When the two friends found themselves alone, Emilius again turned down the dark avenue and said: "Why am I in such a gloomy mood on this the happiest day of my life? But I assure you, Roderick, though you will not believe me, I am not made for moving about amid such a mob of human beings,--for this parade of heartless courtesy,--for keeping my attention on the _qui vive_ to every letter of the alphabet, so that neither A nor Z may complain of being treated with disrespect,--for making low bows to her tenth cousin, and shaking hands warmly with my twentieth,--for this formal reverence to her parents,--for handing a flower from my nosegay of compliments to every lady that crosses the room,--for waiting to receive the tide of new-comers as wave after wave rushes over me, and then turning to give orders that their servants and horses may each have a full trough and pail set before them."
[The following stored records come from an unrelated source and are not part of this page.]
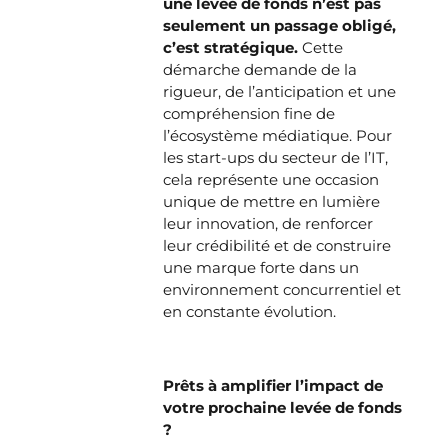
une levée de fonds n’est pas
seulement un passage obligé,
c’est stratégique.
Cette
démarche demande de la
rigueur, de l’anticipation et une
compréhension fine de
l’écosystème médiatique. Pour
les start-ups du secteur de l’IT,
cela représente une occasion
unique de mettre en lumière
leur innovation, de renforcer
leur crédibilité et de construire
une marque forte dans un
environnement concurrentiel et
en constante évolution.
Prêts à amplifier l’impact de
votre prochaine levée de fonds
?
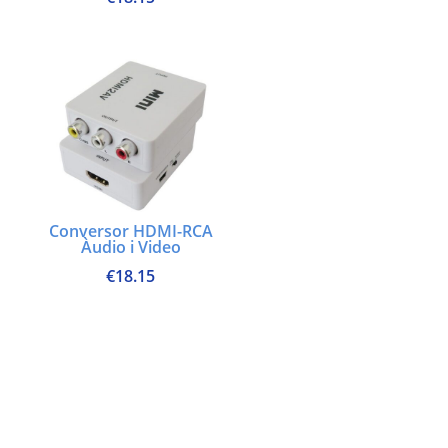
Conversor HDMI-RCA
Àudio i Video
€
18.15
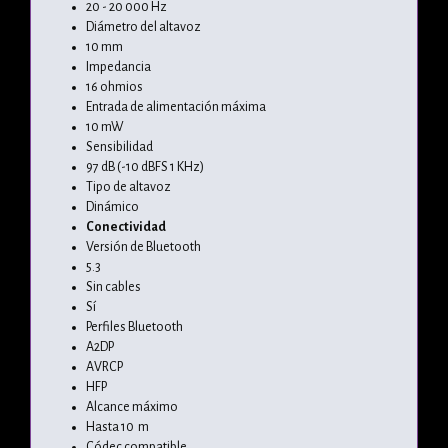
20 - 20 000 Hz
Diámetro del altavoz
10 mm
Impedancia
16 ohmios
Entrada de alimentación máxima
10 mW
Sensibilidad
97 dB (-10 dBFS 1 KHz)
Tipo de altavoz
Dinámico
Conectividad
Versión de Bluetooth
5.3
Sin cables
Sí
Perfiles Bluetooth
A2DP
AVRCP
HFP
Alcance máximo
Hasta 10 m
Códec compatible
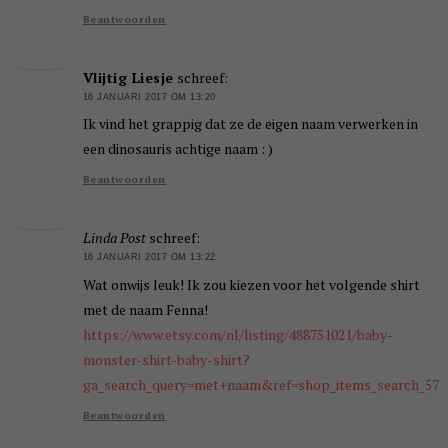
Beantwoorden
Vlijtig Liesje
schreef:
16 JANUARI 2017 OM 13:20
Ik vind het grappig dat ze de eigen naam verwerken in
een dinosauris achtige naam : )
Beantwoorden
Linda Post
schreef:
16 JANUARI 2017 OM 13:22
Wat onwijs leuk! Ik zou kiezen voor het volgende shirt
met de naam Fenna!
https://www.etsy.com/nl/listing/488751021/baby-
monster-shirt-baby-shirt?
ga_search_query=met+naam&ref=shop_items_search_57
Beantwoorden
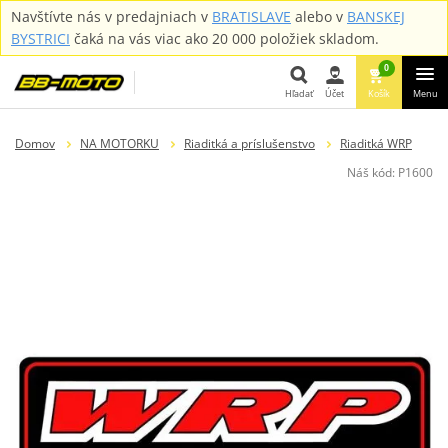
Navštívte nás v predajniach v
BRATISLAVE
alebo v
BANSKEJ
BYSTRICI
čaká na vás viac ako 20 000 položiek skladom.
0
Hľadať
Účet
Košík
Menu
Hľadať
Domov
NA MOTORKU
Riaditká a príslušenstvo
Riaditká WRP
Náš kód:
P1600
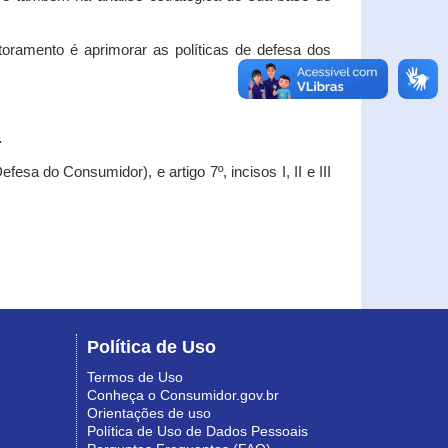
oramento é aprimorar as políticas de defesa dos
.
esa do Consumidor), e artigo 7º, incisos I, II e III
Política de Uso
Termos de Uso
Conheça o Consumidor.gov.br
Orientações de uso
Política de Uso de Dados Pessoais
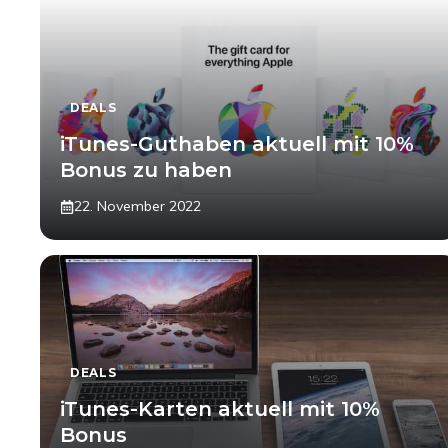
DEALS
iTunes-Guthaben aktuell mit 10%
Bonus zu haben
22. November 2022
DEALS
iTunes-Karten aktuell mit 10%
Bonus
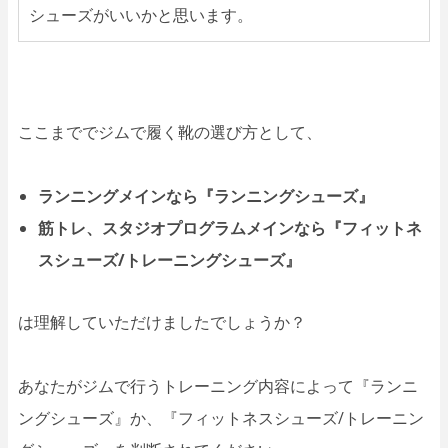
シューズがいいかと思います。
ここまででジムで履く靴の選び方として、
ランニングメインなら『ランニングシューズ』
筋トレ、スタジオプログラムメインなら『フィットネ
スシューズ/トレーニングシューズ』
は理解していただけましたでしょうか？
あなたがジムで行うトレーニング内容によって『ランニ
ングシューズ』か、『フィットネスシューズ/トレーニン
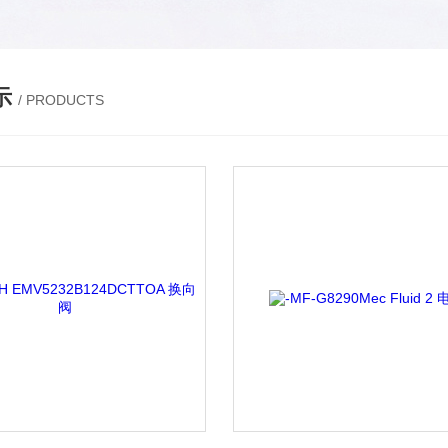
示
/ PRODUCTS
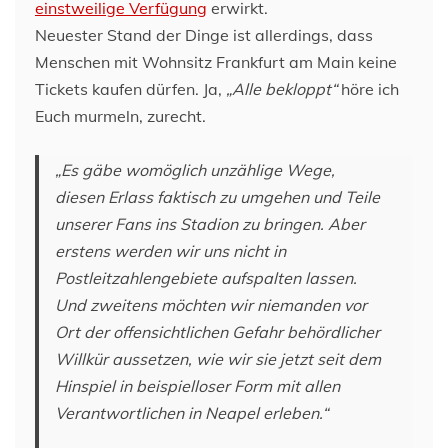
einstweilige Verfügung
erwirkt.
Neuester Stand der Dinge ist allerdings, dass
Menschen mit Wohnsitz Frankfurt am Main keine
Tickets kaufen dürfen. Ja,
„Alle bekloppt“
höre ich
Euch murmeln, zurecht.
„Es gäbe womöglich unzählige Wege,
diesen Erlass faktisch zu umgehen und Teile
unserer Fans ins Stadion zu bringen. Aber
erstens werden wir uns nicht in
Postleitzahlengebiete aufspalten lassen.
Und zweitens möchten wir niemanden vor
Ort der offensichtlichen Gefahr behördlicher
Willkür aussetzen, wie wir sie jetzt seit dem
Hinspiel in beispielloser Form mit allen
Verantwortlichen in Neapel erleben.“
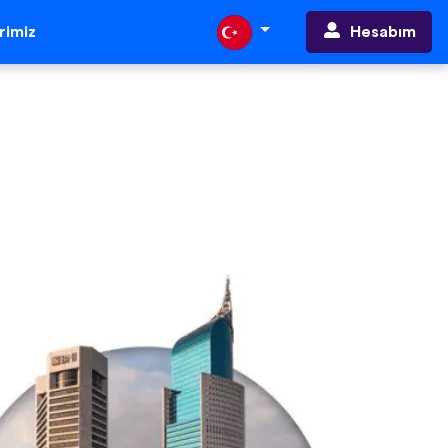
Hesabım
erimiz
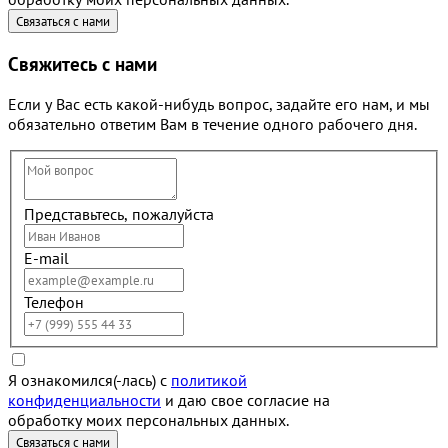
Свяжитесь с нами
Если у Вас есть какой-нибудь вопрос, задайте его нам, и мы
обязательно ответим Вам в течение одного рабочего дня.
Представьтесь, пожалуйста
E-mail
Телефон
Я ознакомился(-лась) с
политикой
конфиденциальности
и даю свое согласие на
обработку моих персональных данных.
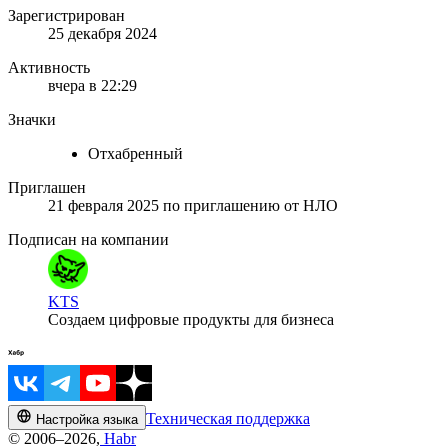
Зарегистрирован
25 декабря 2024
Активность
вчера в 22:29
Значки
Отхабренный
Приглашен
21 февраля 2025
по приглашению от
НЛО
Подписан на компании
KTS
Создаем цифровые продукты для бизнеса
Техническая поддержка
Настройка языка
© 2006–2026,
Habr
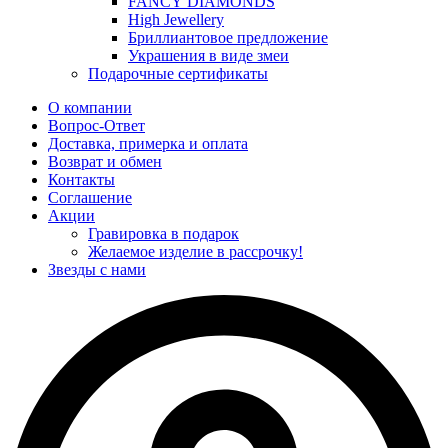
FANCY DIAMONDS
High Jewellery
Бриллиантовое предложение
Украшения в виде змеи
Подарочные сертификаты
О компании
Вопрос-Ответ
Доставка, примерка и оплата
Возврат и обмен
Контакты
Соглашение
Акции
Гравировка в подарок
Желаемое изделие в рассрочку!
Звезды с нами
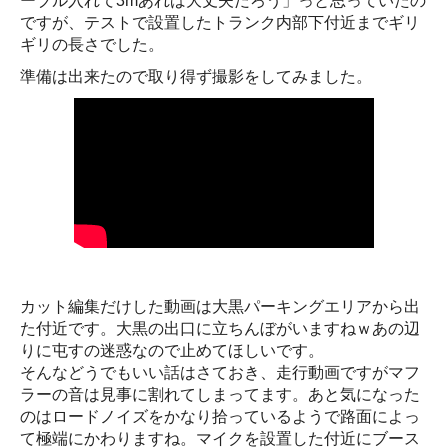
ーブル入れて3mあれば大丈夫だろう」っと思っていたの
ですが、テストで設置したトランク内部下付近までギリ
ギリの長さでした。
準備は出来たので取り得ず撮影をしてみました。
カット編集だけした動画は大黒パーキングエリアから出
た付近です。大黒の出口に立ちんぼがいますねｗあの辺
りに屯すの迷惑なので止めてほしいです。
そんなどうでもいい話はさておき、走行動画ですがマフ
ラーの音は見事に割れてしまってます。あと気になった
のはロードノイズをかなり拾っているようで路面によっ
て極端にかわりますね。マイクを設置した付近にブース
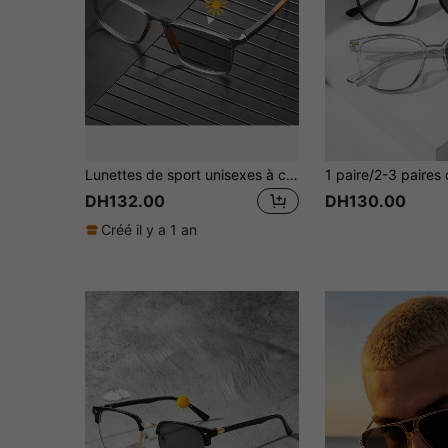
Lunettes de sport unisexes à couleur changeante, lunettes carrées pour le travail et les activités extérieures en TR confortable et ultra-légère anti-dérapante. Lunettes de vacances
DH132.00
DH130.00
Créé il y a 1 an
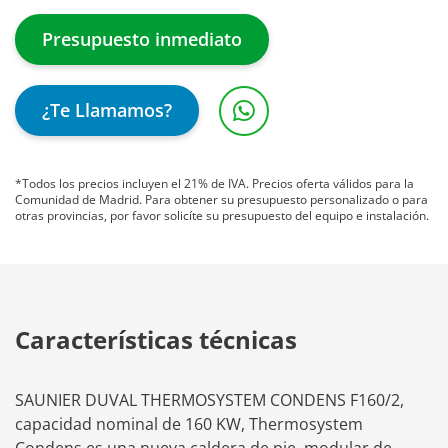
Presupuesto inmediato
¿Te Llamamos?
*Todos los precios incluyen el 21% de IVA. Precios oferta válidos para la
Comunidad de Madrid. Para obtener su presupuesto personalizado o para
otras provincias, por favor solicíte su presupuesto del equipo e instalación.
Características técnicas
SAUNIER DUVAL THERMOSYSTEM CONDENS F160/2,
capacidad nominal de 160 KW, Thermosystem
"That is a watch that goes of its own accord;" answered Roderick. "Only look at your house! it was just built for such an occasion: and your head-butler, with his right hand taking up at the same time that his left hand is setting down, and one leg running north while the other seems to be making for south, was begotten and born for the very purpose of putting confusion in order. He would set my brains to rights if he could get at 'em: were the whole city to come, he would find room for all; and he'll make your hospitality the proverb of fifty miles round. Leave all such matters to him, and to your lovely bride; and where will you find so sweet a lightener of this world's cares?"
"This morning before sunrise," said Emilius, "I was walking through the wood; my thoughts were solemnly tuned; I felt to the bottom of my soul that my life is now taking a determinate cast, that it is become a serious thing, and that this passion has created me a home and a calling. In passing by that arbour yonder I heard sounds: it was my beloved in close conversation. 'Has not it turned out now as I told you?' said a strange voice; 'just as I knew it would turn out? You have got your wish; so cheer up and be merry.' I did not like to go in to them: as I came back I walkt nearer to the arbour; they had both left it. But I have been musing and musing ever since, what can these words mean?"
Roderick answered: "Perhaps she may have been in love with you this long time without your knowing it: this should make you all the happier."
A late nightingale now lifted up her song, and seemed to be wishing the lover health and bliss. Emilius sank still deeper in thought.
"Come with me to clear up your spirits," said Roderick, "down to the village, where you will find another couple; for you must not fancy that yours is the only wedding on which today's sun is to shine. A young clown, finding his time lag heavily in the house with an ugly old maid, for want of something better to do did what makes the booby think himself bound in honour to turn her into his wife. They must both be drest out by this time; so don't let us miss the sight; for doubtless it will be overpoweringly interesting."
The melancholy man let himself be dragged along by his merry talkative friend, and they soon got to the cottage. The procession was just sallying forth on its way to church. The young countryman was in his usual linen frock; all his finery consisted in a pair of leather breeches, which he had polisht till they shone like a field of dandelions: he had a very simple look, and was a good deal ashamed.